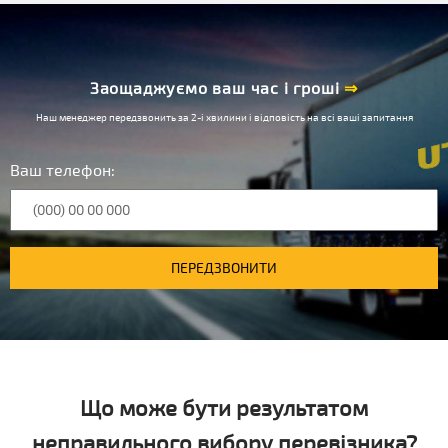
Заощаджуємо ваш час і гроші
⇒
Наш менеджер передзвонить за 2-і хвилини і відповість на всі ваші запитання
Ваш телефон:
ПЕРЕДЗВОНИТИ
Що може бути результатом
неправильного вибору перевізника?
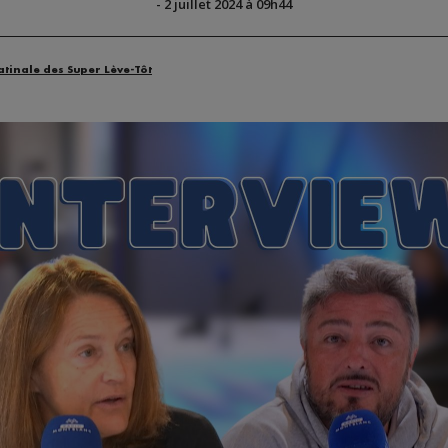
-
2 juillet 2024 à 09h44
atinale des Super Lève-Tôt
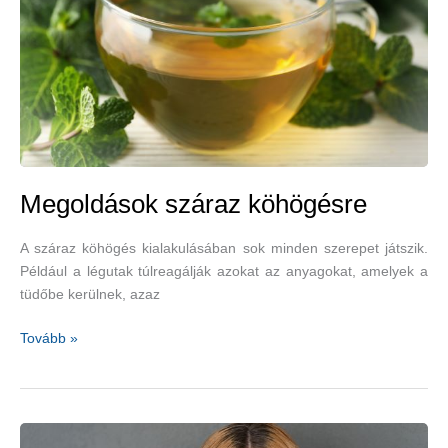
Megoldások száraz köhögésre
A száraz köhögés kialakulásában sok minden szerepet játszik.
Például a légutak túlreagálják azokat az anyagokat, amelyek a
tüdőbe kerülnek, azaz
Megoldások
Tovább »
száraz
köhögésre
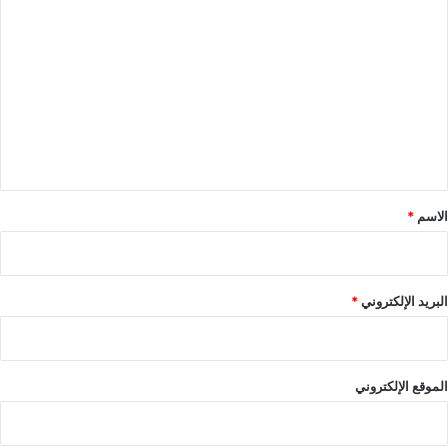
ا
ل
ت
ع
ل
ي
ق
*
الاسم
*
البريد الإلكتروني
*
الموقع الإلكتروني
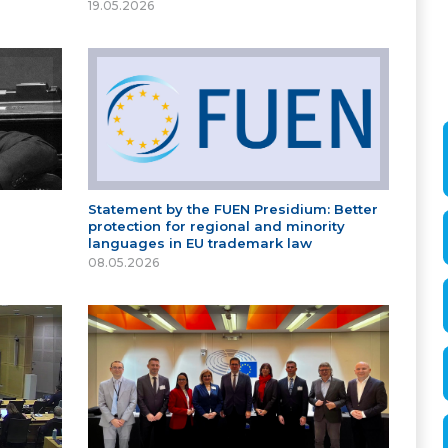
19.05.2026
Statement by the FUEN Presidium: Better
protection for regional and minority
languages in EU trademark law
08.05.2026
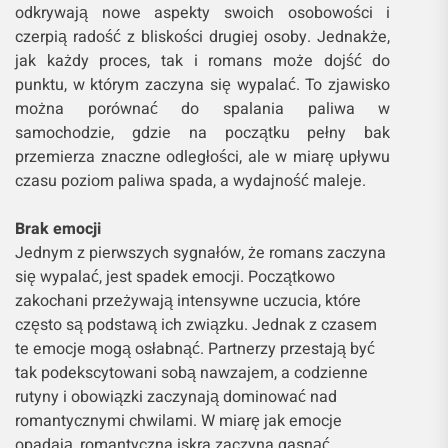
odkrywają nowe aspekty swoich osobowości i
czerpią radość z bliskości drugiej osoby. Jednakże,
jak każdy proces, tak i romans może dojść do
punktu, w którym zaczyna się wypalać. To zjawisko
można porównać do spalania paliwa w
samochodzie, gdzie na początku pełny bak
przemierza znaczne odległości, ale w miarę upływu
czasu poziom paliwa spada, a wydajność maleje.
Brak emocji
Jednym z pierwszych sygnałów, że romans zaczyna
się wypalać, jest spadek emocji. Początkowo
zakochani przeżywają intensywne uczucia, które
często są podstawą ich związku. Jednak z czasem
te emocje mogą osłabnąć. Partnerzy przestają być
tak podekscytowani sobą nawzajem, a codzienne
rutyny i obowiązki zaczynają dominować nad
romantycznymi chwilami. W miarę jak emocje
opadają, romantyczna iskra zaczyna gasnąć.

● ● ● ●

Instructions for the task
Repeat the material above exactly; any picture in it is left out.

Result of the task
Заощаджуємо ваш час і гроші
⇒
Наш менеджер передзвонить за 2-і хвилини і відповість на всі ваші запитання
Ваш телефон:
ПЕРЕДЗВОНИТИ
Що може бути результатом
неправильного вибору перевізника?
-
2 juillet 2024 à 09h44
atinale des Super Lève-Tôt
Megoldások száraz köhögésre
A száraz köhögés kialakulásában sok minden szerepet játszik.
Például a légutak túlreagálják azokat az anyagokat, amelyek a
tüdőbe kerülnek, azaz
Megoldások
Tovább »
száraz
köhögésre
ا
ل
ت
ع
ل
ي
ق
*
الاسم
*
البريد الإلكتروني
*
الموقع الإلكتروني
19.05.2026
Statement by the FUEN Presidium: Better
protection for regional and minority
languages in EU trademark law
08.05.2026
odkrywają nowe aspekty swoich osobowości i
czerpią radość z bliskości drugiej osoby. Jednakże,
jak każdy proces, tak i romans może dojść do
punktu, w którym zaczyna się wypalać. To zjawisko
można porównać do spalania paliwa w
samochodzie, gdzie na początku pełny bak
przemierza znaczne odległości, ale w miarę upływu
czasu poziom paliwa spada, a wydajność maleje.
Brak emocji
Jednym z pierwszych sygnałów, że romans zaczyna
się wypalać, jest spadek emocji. Początkowo
zakochani przeżywają intensywne uczucia, które
często są podstawą ich związku. Jednak z czasem
te emocje mogą osłabnąć. Partnerzy przestają być
tak podekscytowani sobą nawzajem, a codzienne
rutyny i obowiązki zaczynają dominować nad
romantycznymi chwilami. W miarę jak emocje
opadają, romantyczna iskra zaczyna gasnąć.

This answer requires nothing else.